As the two clusters of nodes in the case-only network appeared to have a wide range in methylation differences, we used simple linear regression to test whether there was an association between total methylation of each subject, and gestational age. This was done by calculating the weighted degree centrality [17] for each patient node (sum of all its methylation differences across all the methylation sites), and testing its association (binned in increments of 0.25) to gestational age.
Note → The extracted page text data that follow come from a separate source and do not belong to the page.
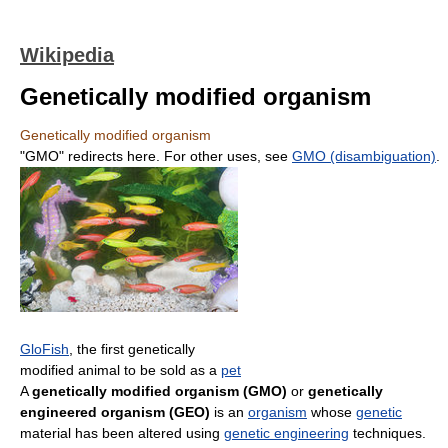
Wikipedia
Genetically modified organism
Genetically modified organism
"GMO" redirects here. For other uses, see
GMO (disambiguation)
.
GloFish
, the first genetically
modified animal to be sold as a
pet
A
genetically modified organism (GMO)
or
genetically
engineered organism (GEO)
is an
organism
whose
genetic
material has been altered using
genetic engineering
techniques.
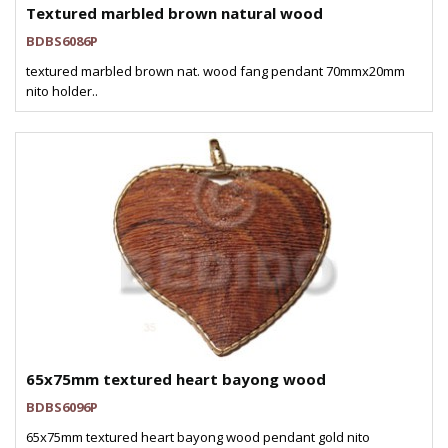
Textured marbled brown natural wood
BDBS6086P
textured marbled brown nat. wood fang pendant 70mmx20mm
nito holder..
65x75mm textured heart bayong wood
BDBS6096P
65x75mm textured heart bayong wood pendant gold nito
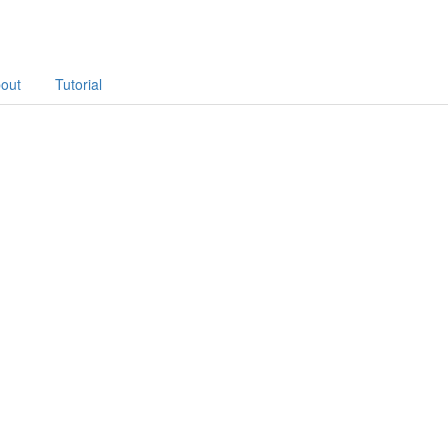
out
Tutorial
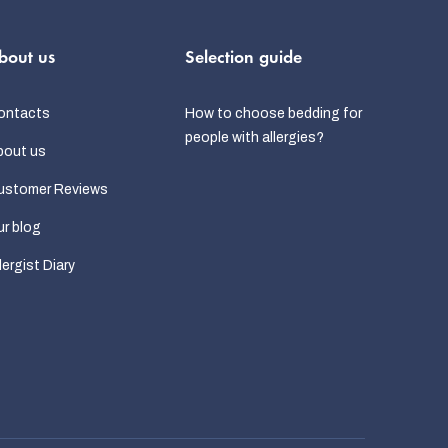
bout us
Selection guide
ontacts
How to choose bedding for
people with allergies?
bout us
ustomer Reviews
r blog
lergist Diary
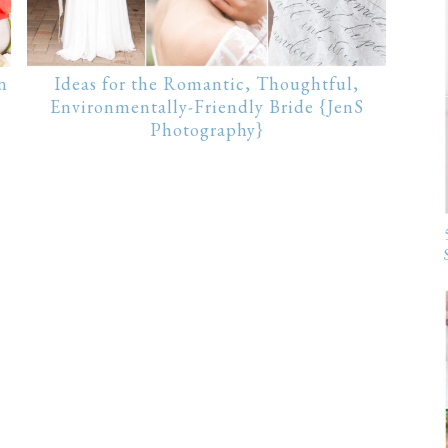
n
Ideas for the Romantic, Thoughtful,
Environmentally-Friendly Bride {JenS
Photography}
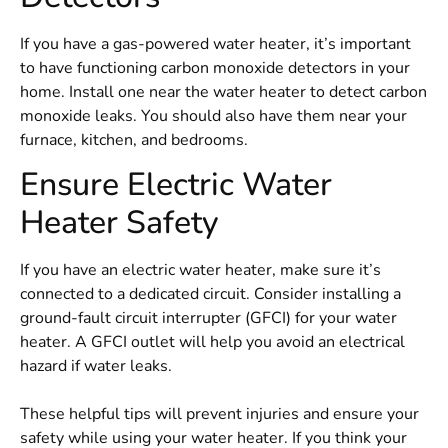
If you have a gas-powered water heater, it’s important
to have functioning carbon monoxide detectors in your
home. Install one near the water heater to detect carbon
monoxide leaks. You should also have them near your
furnace, kitchen, and bedrooms.
Ensure Electric Water
Heater Safety
If you have an electric water heater, make sure it’s
connected to a dedicated circuit. Consider installing a
ground-fault circuit interrupter (GFCI) for your water
heater. A GFCI outlet will help you avoid an electrical
hazard if water leaks.
These helpful tips will prevent injuries and ensure your
safety while using your water heater. If you think your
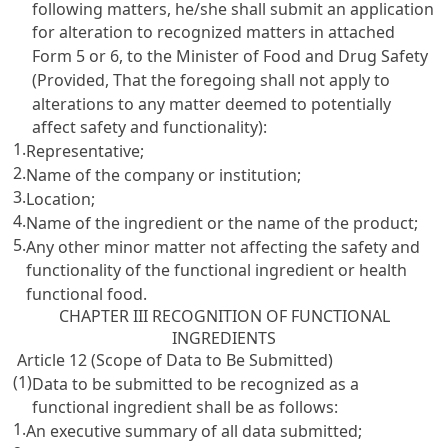
following matters, he/she shall submit an application
for alteration to recognized matters in attached
Form 5 or 6, to the Minister of Food and Drug Safety
(Provided, That the foregoing shall not apply to
alterations to any matter deemed to potentially
affect safety and functionality):
1.
Representative;
2.
Name of the company or institution;
3.
Location;
4.
Name of the ingredient or the name of the product;
5.
Any other minor matter not affecting the safety and
functionality of the functional ingredient or health
functional food.
CHAPTER III RECOGNITION OF FUNCTIONAL
INGREDIENTS
Article 12 (Scope of Data to Be Submitted)
(1)
Data to be submitted to be recognized as a
functional ingredient shall be as follows:
1.
An executive summary of all data submitted;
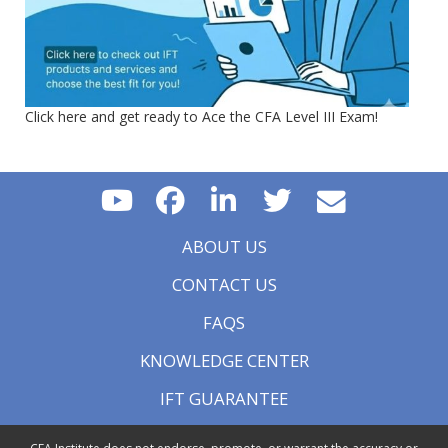
Click here and get ready to Ace the CFA Level III Exam!
ABOUT US
CONTACT US
FAQS
KNOWLEDGE CENTER
IFT GUARANTEE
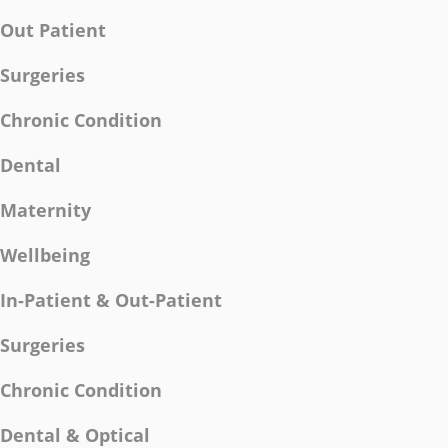
Out Patient
Surgeries
Chronic Condition
Dental
Maternity
Wellbeing
In-Patient & Out-Patient
Surgeries
Chronic Condition
Dental & Optical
3. Inference of Biological Mechanisms

The verified clusters of subjects and methylation sites were used to identify hypotheses for biological pathways. This was done by (a) identifying the methylation sites that were strongly associated with each subject cluster, (b) mapping the methylation sites to their respective genes, and (c) identifying the biological pathways that are represented by the differentially methylated genes through the use of Ingenuity Pathway Analysis (IPA). IPA (Ingenuity® Systems www.ingenuity.com) is a widely used database and retrieval system designed to help researchers map a given set of molecules to biological pathways published in the literature.

Results

The bipartite network analyses revealed distinct patterns of methylation differences between cases and controls, in addition to distinct patterns of methylation differences between subsets of cases.

DNA Methylation Differences between Cases and Controls

The bipartite network visualization of 50 subjects (22 cases and 28 controls), and 10 methylation sites revealed a complex but understandable clustered pattern. As shown in Figure 2, there were two major clusters of subjects and methylation sites, one to the left, and another to the right.

Figure 2.

Figure 2

Bipartite network visualization of 50 subjects (22 cases, 28 controls) and methylation sites. The network revealed a significant separation between cases and controls, and the methylation sites that were strongly associated with each cluster. The blue shapes and dashed ovals denote cluster boundaries of subjects and methylation sites respectively identified through agglomerative hierarchical clustering.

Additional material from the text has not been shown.